As dear as the Internet is to me, I can’t help but feel annoyed whenever I’m researching something and end up with twenty open tabs in Chrome and have to hit copy and paste a million times.
So, instead of falling asleep while gathering data, I decided to make a coding exercise out of it. Specifically, I made a web scraper in NodeJS to do the work for me. Now, I’m going to teach you how to do the same!
Don’t worry if you’re not familiar with web scraping or just starting out with NodeJS. Extracting data with a bot is easier than it sounds, and you can use the code samples in this article to begin.
Since you need to tailor your web scraper to a particular website structure before actually getting the data, let’s establish what we’ll be scraping. In this guide, we’ll be scraping Yelp, a well-known crowd-sourced website, to gather data on businesses from Barcelona, Spain.
Yelp is a pretty popular site for scrapers since it hosts tonnes of data that could be useful for companies. Just think about how much information on your competitors you can gather from the website. Actually, you don’t even have to think about it. Just follow the guide, and you’ll see.

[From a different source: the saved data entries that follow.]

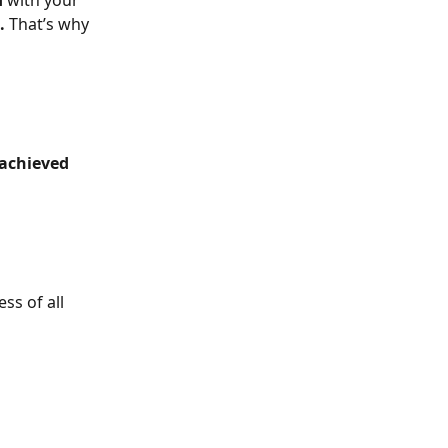
d
 with your 
.
 That’s why 
achieved
ss of all 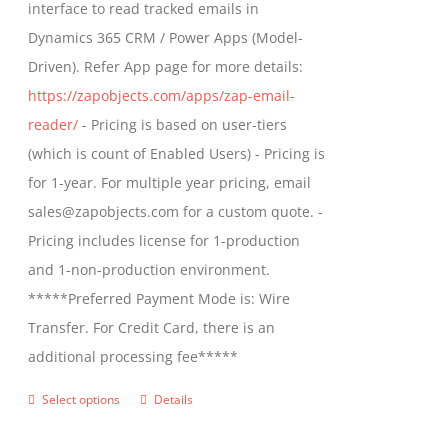
interface to read tracked emails in
chosen
$1,299.00
Dynamics 365 CRM / Power Apps (Model-
on
Driven). Refer App page for more details:
the
https://zapobjects.com/apps/zap-email-
product
reader/
- Pricing is based on user-tiers
page
(which is count of Enabled Users) - Pricing is
for 1-year. For multiple year pricing, email
sales@zapobjects.com for a custom quote. -
Pricing includes license for 1-production
and 1-non-production environment.
*****Preferred Payment Mode is: Wire
Transfer. For Credit Card, there is an
additional processing fee*****
Select options
Details
This
product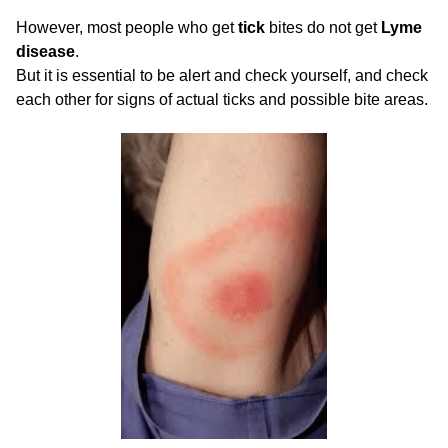
However, most people who get
tick
bites do not get
Lyme
disease
.
But it is essential to be alert and check yourself, and check
each other for signs of actual ticks and possible bite areas.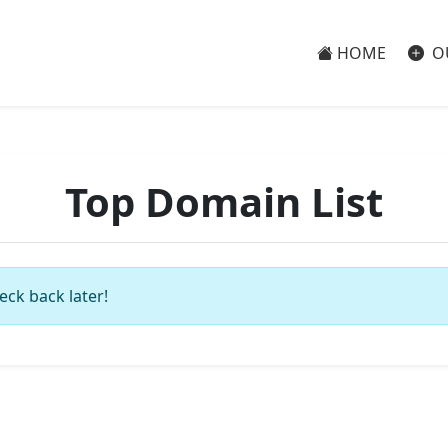
HOME
O
Top Domain List
eck back later!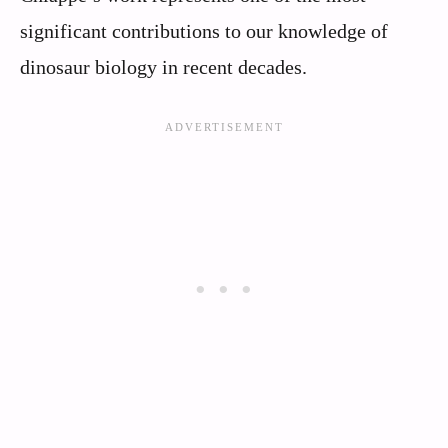
significant contributions to our knowledge of
dinosaur biology in recent decades.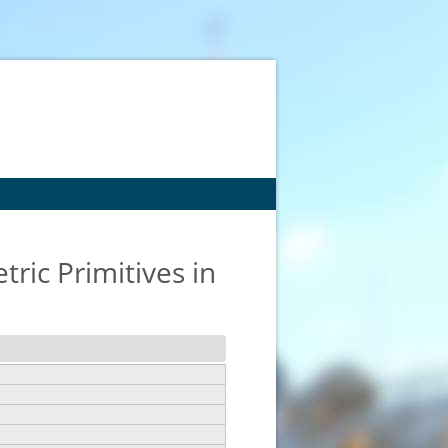
ric Primitives in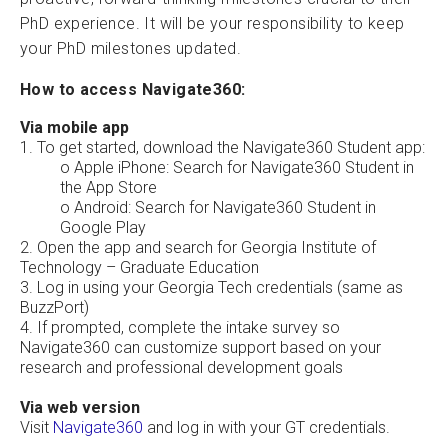
PhD experience. It will be your responsibility to keep
your PhD milestones updated.
How to access Navigate360:
Via mobile app
1. To get started, download the Navigate360 Student app:
o Apple iPhone: Search for Navigate360 Student in
the App Store
o Android: Search for Navigate360 Student in
Google Play
2. Open the app and search for Georgia Institute of
Technology – Graduate Education
3. Log in using your Georgia Tech credentials (same as
BuzzPort)
4. If prompted, complete the intake survey so
Navigate360 can customize support based on your
research and professional development goals
Via web version
Visit
Navigate360
and log in with your GT credentials.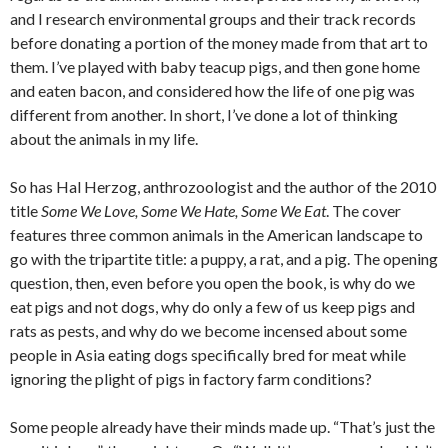
and I research environmental groups and their track records
before donating a portion of the money made from that art to
them. I’ve played with baby teacup pigs, and then gone home
and eaten bacon, and considered how the life of one pig was
different from another. In short, I’ve done a lot of thinking
about the animals in my life.
So has Hal Herzog, anthrozoologist and the author of the 2010
title
Some We Love, Some We Hate, Some We Eat
. The cover
features three common animals in the American landscape to
go with the tripartite title: a puppy, a rat, and a pig. The opening
question, then, even before you open the book, is why do we
eat pigs and not dogs, why do only a few of us keep pigs and
rats as pests, and why do we become incensed about some
people in Asia eating dogs specifically bred for meat while
ignoring the plight of pigs in factory farm conditions?
Some people already have their minds made up. “That’s just the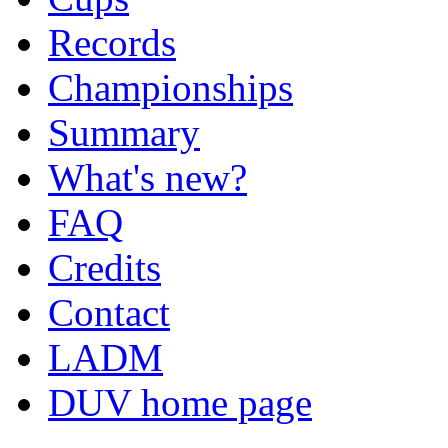
Records
Championships
Summary
What's new?
FAQ
Credits
Contact
LADM
DUV home page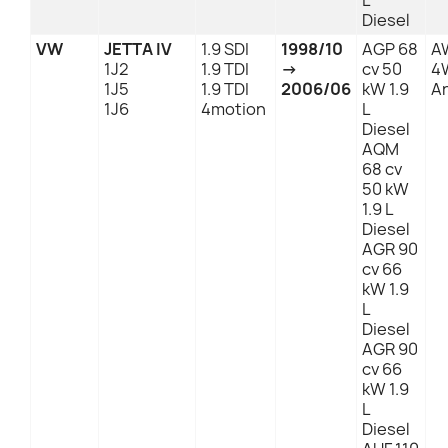
L
Diesel
VW
JETTA IV
1.9 SDI
1998/10
AGP 68
A
1J2
1.9 TDI
→
cv 50
4
1J5
1.9 TDI
2006/06
kW 1.9
An
1J6
4motion
L
Diesel
AQM
68 cv
50 kW
1.9 L
Diesel
AGR 90
cv 66
kW 1.9
L
Diesel
AGR 90
cv 66
kW 1.9
L
Diesel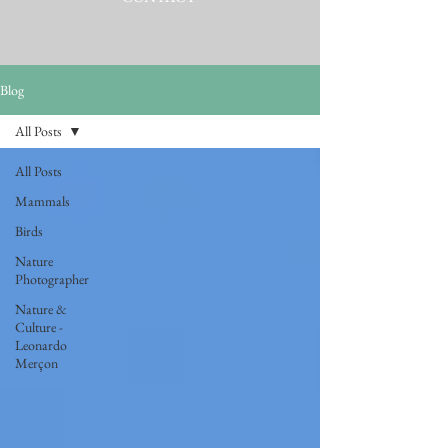
Blog
All Posts
All Posts
Mammals
Birds
Nature
Photographer
Nature &
Culture -
Leonardo
Merçon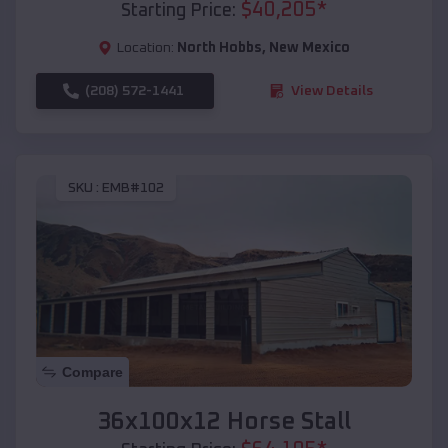
$
40,205
*
Starting Price:
Location:
North Hobbs
,
New Mexico
(208) 572-1441
View Details
SKU :
EMB#102
Compare
36x100x12 Horse Stall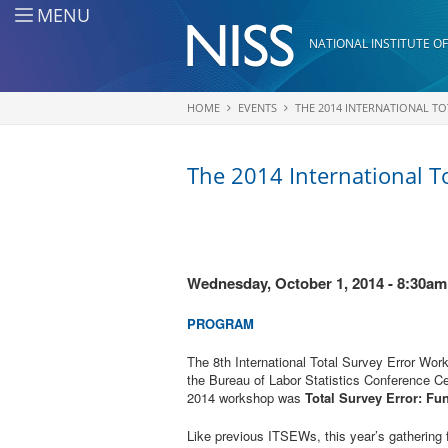
Skip to main content
MENU
NATIONAL INSTITUTE OF
HOME
EVENTS
THE 2014 INTERNATIONAL T
You are here
The 2014 International T
Wednesday, October 1, 2014 - 8:30am
PROGRAM
The 8th International Total Survey Error Wo
the Bureau of Labor Statistics Conference C
2014 workshop was
Total Survey Error: Fu
Like previous ITSEWs, this year’s gathering 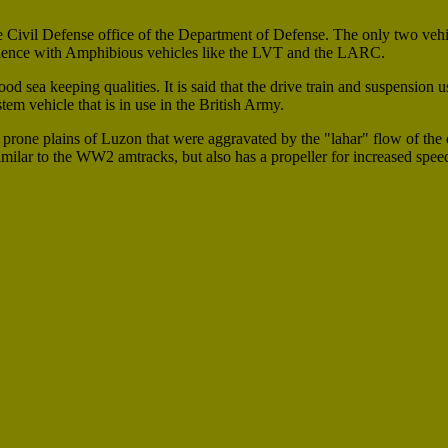
Civil Defense office of the Department of Defense. The only two vehi
rience with Amphibious vehicles like the LVT and the LARC.
d sea keeping qualities. It is said that the drive train and suspension u
 vehicle that is in use in the British Army.
d prone plains of Luzon that were aggravated by the "lahar" flow of the 
ilar to the WW2 amtracks, but also has a propeller for increased speed i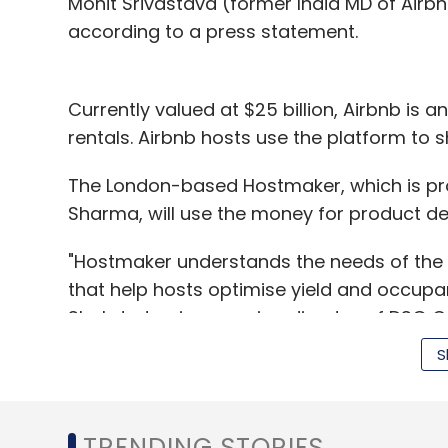
Mohit Srivastava (former India MD of Airbnb
according to a press statement.
Currently valued at $25 billion, Airbnb is
rentals. Airbnb hosts use the platform to s
The London-based Hostmaker, which is pro
Sharma, will use the money for product 
"Hostmaker understands the needs of the
that help hosts optimise yield and occup
Shahdadpuri, managing director of DSG C
S
Launched in July 2014, Hostmaker offers pro
listing and management and linen rental, 
TRENDING STORIES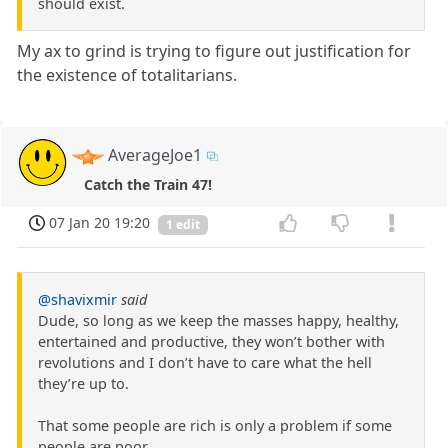
should exist.
My ax to grind is trying to figure out justification for
the existence of totalitarians.
AverageJoe1
Catch the Train 47!
07 Jan 20 19:20
1 edit
@shavixmir
said
Dude, so long as we keep the masses happy, healthy,
entertained and productive, they won’t bother with
revolutions and I don’t have to care what the hell
they’re up to.
That some people are rich is only a problem if some
people are poor.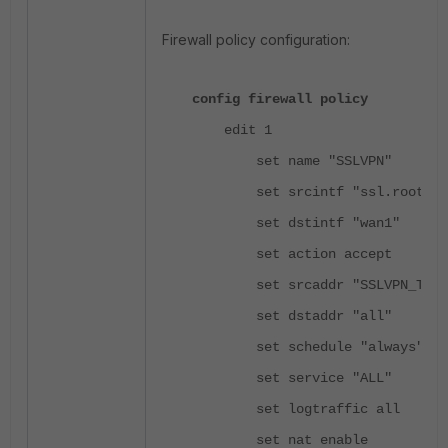
Firewall policy configuration:
config firewall policy
edit 1
set name "SSLVPN"
set srcintf "ssl.root"
set dstintf "wan1"
set action accept
set srcaddr "SSLVPN_TUNNE
set dstaddr "all"
set schedule "always"
set service "ALL"
set logtraffic all
set nat enable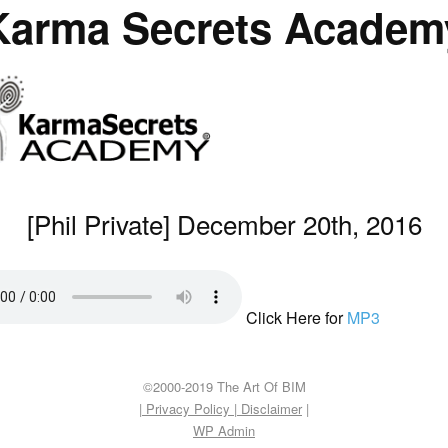
Karma Secrets Academ
[Phil Private] December 20th, 2016
Click Here for
MP3
©2000-2019 The Art Of BIM
| Privacy Policy
|
Disclaimer
|
WP
Admin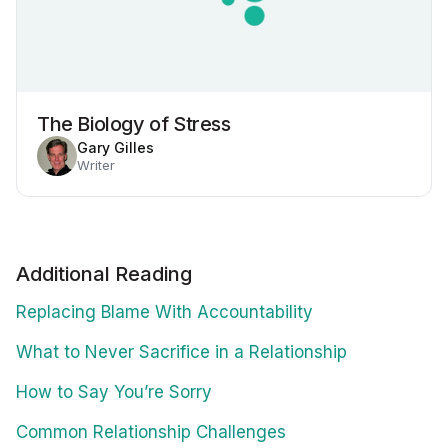
The Biology of Stress
Gary Gilles
Writer
Additional Reading
Replacing Blame With Accountability
What to Never Sacrifice in a Relationship
How to Say You’re Sorry
Common Relationship Challenges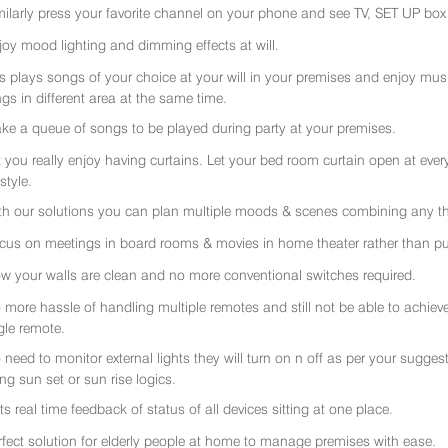
milarly press your favorite channel on your phone and see TV, SET UP box 
joy mood lighting and dimming effects at will.
rs plays songs of your choice at your will in your premises and enjoy music 
gs in different area at the same time.
ke a queue of songs to be played during party at your premises.
t you really enjoy having curtains. Let your bed room curtain open at eve
 style.
th our solutions you can plan multiple moods & scenes combining any thi
cus on meetings in board rooms & movies in home theater rather than put
w your walls are clean and no more conventional switches required.
 more hassle of handling multiple remotes and still not be able to achiev
gle remote.
 need to monitor external lights they will turn on n off as per your sugge
ing sun set or sun rise logics.
ts real time feedback of status of all devices sitting at one place.
rfect solution for elderly people at home to manage premises with ease.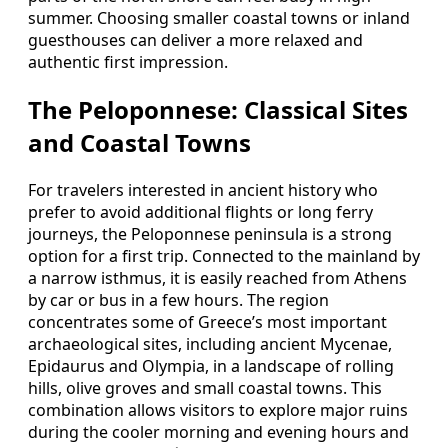
summer. Choosing smaller coastal towns or inland
guesthouses can deliver a more relaxed and
authentic first impression.
The Peloponnese: Classical Sites
and Coastal Towns
For travelers interested in ancient history who
prefer to avoid additional flights or long ferry
journeys, the Peloponnese peninsula is a strong
option for a first trip. Connected to the mainland by
a narrow isthmus, it is easily reached from Athens
by car or bus in a few hours. The region
concentrates some of Greece’s most important
archaeological sites, including ancient Mycenae,
Epidaurus and Olympia, in a landscape of rolling
hills, olive groves and small coastal towns. This
combination allows visitors to explore major ruins
during the cooler morning and evening hours and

We will be using NodeJS as our programming language and WebStorm as our IDE, but you can choose whichever IDE you feel comfortable with. Now, let’s see what packages we need for the task at hand:
const {JSDOM} = require('jsdom');
const got = require('got');
const createCsvWriter = require('csv-writer').createObjectCsvWriter;
We need to store the data somewhere before structuring it later in a more efficient format. For this, we will need an empty list where the information of each business will be saved as an object.
let businesses = []
So, first and foremost, let’s get the URL. For our example, we’ll use https://www.yelp.com/search?find_desc=&find_loc=Barcelona%2C Spain&start=, which leads us to a general business search in Barcelona.
You’ll notice that only ten businesses are displayed per page. To scrape more pages, we will create a for loop and modify the ‘start’ parameter from the URL to generate a request for each page and extract its contents.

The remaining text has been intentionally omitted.